I decided that I would throw another short story up here today. I hope you all enjoy it:)
From Under The City
It’s been years since I could walk the city in peace. Once the trees decided to grow over Old District, it seems that the lights were turned to dim and the city just stopped welcoming strangers on those old cracked sidewalks. The trees… I remember being a kid and playing on these now decaying streets. I could always climb the trees to hide from a friend, or sit in their shade for that much needed cool on a hot day.
There are no more hot days. I’m not even sure there are cool ones for that matter. No sunsets underground. It’s damn impossible to keep a calendar without seeing the sky.

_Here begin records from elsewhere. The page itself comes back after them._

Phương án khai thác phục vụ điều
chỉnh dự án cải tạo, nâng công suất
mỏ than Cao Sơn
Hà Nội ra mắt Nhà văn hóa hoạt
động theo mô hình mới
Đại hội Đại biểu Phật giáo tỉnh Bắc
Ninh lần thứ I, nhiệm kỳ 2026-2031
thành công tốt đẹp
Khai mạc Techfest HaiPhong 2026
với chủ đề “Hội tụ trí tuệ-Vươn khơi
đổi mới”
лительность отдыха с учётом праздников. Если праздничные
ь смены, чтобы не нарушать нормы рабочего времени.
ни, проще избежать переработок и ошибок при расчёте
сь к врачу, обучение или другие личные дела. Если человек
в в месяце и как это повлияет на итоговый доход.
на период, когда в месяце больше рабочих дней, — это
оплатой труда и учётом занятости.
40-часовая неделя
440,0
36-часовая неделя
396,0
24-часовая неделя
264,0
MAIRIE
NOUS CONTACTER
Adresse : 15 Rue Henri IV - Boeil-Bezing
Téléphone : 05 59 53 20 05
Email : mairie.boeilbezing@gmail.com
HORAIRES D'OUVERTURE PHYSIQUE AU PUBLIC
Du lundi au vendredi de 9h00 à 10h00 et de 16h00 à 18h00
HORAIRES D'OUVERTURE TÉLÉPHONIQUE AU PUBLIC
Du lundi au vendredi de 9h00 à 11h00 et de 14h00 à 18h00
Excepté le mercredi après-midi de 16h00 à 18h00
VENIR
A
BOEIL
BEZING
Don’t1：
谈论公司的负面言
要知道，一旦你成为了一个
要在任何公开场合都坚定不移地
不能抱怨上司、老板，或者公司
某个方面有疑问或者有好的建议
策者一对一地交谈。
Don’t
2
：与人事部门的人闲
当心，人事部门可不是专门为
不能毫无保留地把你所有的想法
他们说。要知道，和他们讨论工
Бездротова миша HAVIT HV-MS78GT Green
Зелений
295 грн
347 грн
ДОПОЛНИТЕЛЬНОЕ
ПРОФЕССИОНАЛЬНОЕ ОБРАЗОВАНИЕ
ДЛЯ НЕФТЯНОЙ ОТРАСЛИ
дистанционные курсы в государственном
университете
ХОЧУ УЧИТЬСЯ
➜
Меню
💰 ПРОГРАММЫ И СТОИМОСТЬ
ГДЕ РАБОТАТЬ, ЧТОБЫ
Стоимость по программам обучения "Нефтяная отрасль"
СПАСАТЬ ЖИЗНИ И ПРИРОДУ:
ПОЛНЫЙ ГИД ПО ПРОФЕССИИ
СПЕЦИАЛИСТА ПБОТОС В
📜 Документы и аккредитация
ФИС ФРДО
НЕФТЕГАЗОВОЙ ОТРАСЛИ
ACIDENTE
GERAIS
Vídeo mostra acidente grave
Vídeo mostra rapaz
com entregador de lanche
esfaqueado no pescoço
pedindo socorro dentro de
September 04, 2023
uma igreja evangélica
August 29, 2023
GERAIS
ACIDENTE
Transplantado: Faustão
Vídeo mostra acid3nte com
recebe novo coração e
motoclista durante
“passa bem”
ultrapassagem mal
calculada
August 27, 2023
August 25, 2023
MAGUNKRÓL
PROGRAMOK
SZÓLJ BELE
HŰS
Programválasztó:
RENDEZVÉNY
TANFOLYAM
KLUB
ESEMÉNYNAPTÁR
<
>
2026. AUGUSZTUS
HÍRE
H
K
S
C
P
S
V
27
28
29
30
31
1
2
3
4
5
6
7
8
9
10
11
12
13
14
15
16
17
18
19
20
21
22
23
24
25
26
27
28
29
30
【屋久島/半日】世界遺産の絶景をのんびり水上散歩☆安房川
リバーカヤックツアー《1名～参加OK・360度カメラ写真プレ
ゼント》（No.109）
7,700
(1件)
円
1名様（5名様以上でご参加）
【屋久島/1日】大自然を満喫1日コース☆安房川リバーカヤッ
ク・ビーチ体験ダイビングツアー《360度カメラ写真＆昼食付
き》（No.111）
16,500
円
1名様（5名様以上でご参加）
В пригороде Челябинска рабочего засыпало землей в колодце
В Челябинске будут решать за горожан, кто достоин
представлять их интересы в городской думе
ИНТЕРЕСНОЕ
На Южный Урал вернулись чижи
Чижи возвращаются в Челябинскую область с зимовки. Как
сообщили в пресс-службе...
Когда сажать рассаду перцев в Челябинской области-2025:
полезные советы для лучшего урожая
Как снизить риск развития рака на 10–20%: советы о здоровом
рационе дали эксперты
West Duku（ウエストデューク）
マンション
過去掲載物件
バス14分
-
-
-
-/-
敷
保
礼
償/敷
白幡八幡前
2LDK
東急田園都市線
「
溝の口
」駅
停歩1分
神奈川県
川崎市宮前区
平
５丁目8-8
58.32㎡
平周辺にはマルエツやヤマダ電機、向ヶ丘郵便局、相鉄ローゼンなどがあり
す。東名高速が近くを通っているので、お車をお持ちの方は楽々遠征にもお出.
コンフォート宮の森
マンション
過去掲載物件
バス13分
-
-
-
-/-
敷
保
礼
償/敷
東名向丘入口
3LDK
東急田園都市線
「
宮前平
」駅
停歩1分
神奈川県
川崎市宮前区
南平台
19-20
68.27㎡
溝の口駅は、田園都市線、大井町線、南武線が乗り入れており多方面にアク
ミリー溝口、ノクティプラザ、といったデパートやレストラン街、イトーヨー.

What amazes me the most is the smell. I haven’t tasted the open air for almost a decade, yet it still smells like the last day of autumn. It’s the smell of twenty thousand people putting the last log of the year into their fireplaces. It’s the smell of children playing with fake swords and dogs drinking from busted hydrants.
I truly believe that if I sat down and closed my eyes for one minute, even though I never would, I could convince my mind that I was still a child. I could lie; tell myself that I still lived in a safe world instead of the vacant corpse that now sits under a blind sun.
I have a job to do. Nostalgia never helped anyone so I’ve got to move forward and stop trying to conjure memories from old signs and busted fences. I convince myself the smell is in my head. It’s not.
In the dim light I can see The Last Chapel ahead. That’s where I need to be. It was a shelter, the last line of defense… a memory of that false feeling of safety that I can’t afford to dwell on. I need to focus on finding him.
When the outcasts started filtering above ground, we all knew it would only be a matter of time before the rumors started to catch on. There have always been rumors of peace and calm in the open air. I suppose it’d be easier for the young ones to forget how quiet and peaceful everything was before the war started.
I can see the address numbers still hanging by the door, 619. It’s funny how things that don’t matter can survive horrors that the things you care about never will.
I know why he came up. It’s the same reason I want to sit down and just breathe in this delicious air. Somehow, it’s also the same reason the church wars started. Hope. goddamn, never breaking, spirit devouring hope. No matter how many times our dreams are quashed, not matter how many of our loved ones disappear, hope still lingers. Hope is what gets our young soldiers killed when they just want a taste of the old world.
It’s funny, even though most of the walls were torn from this place; I still walked through the doorway. I’m sure the kid’s in here. If he’s not here… well there’s no point in my sticking around.
I hope he was smart enough to get to the cellar. I can’t say whether or not they ever found the cellar. It’s the only haven we’ve had up here since we went under. Every few months or so one of these kids has to come up, try his luck. They either turn up in the cellar or not at all.
Every creak I hear makes me reach for Susanna. I remember the day my old man gave her to me. He called me into his study, and set a long, thin box on the desk in front of him.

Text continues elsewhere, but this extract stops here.